» **THE PROBLEM**:
From the entries that follow, gather each line holding the word "Dans".

» **DATA FOR THE TASK**:
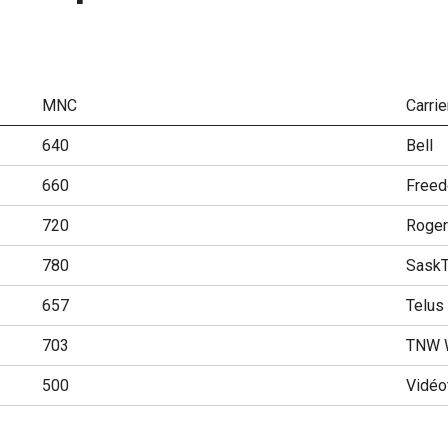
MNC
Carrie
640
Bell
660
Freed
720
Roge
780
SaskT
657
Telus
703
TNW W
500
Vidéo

---

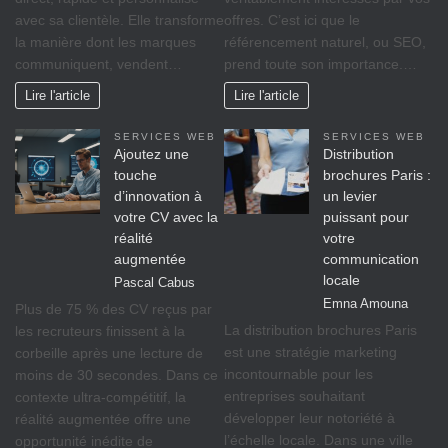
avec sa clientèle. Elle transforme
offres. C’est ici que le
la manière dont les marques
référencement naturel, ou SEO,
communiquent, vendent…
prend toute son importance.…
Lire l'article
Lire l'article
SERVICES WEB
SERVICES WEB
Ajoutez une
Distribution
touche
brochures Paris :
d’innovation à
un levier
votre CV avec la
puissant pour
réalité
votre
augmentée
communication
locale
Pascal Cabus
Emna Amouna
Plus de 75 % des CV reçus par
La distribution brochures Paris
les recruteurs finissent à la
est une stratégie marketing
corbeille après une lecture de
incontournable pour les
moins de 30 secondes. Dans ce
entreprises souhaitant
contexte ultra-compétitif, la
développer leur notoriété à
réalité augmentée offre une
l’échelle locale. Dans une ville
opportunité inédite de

» **TASK OUTPUT**:
moins de 30 secondes. Dans ce
l’échelle locale. Dans une ville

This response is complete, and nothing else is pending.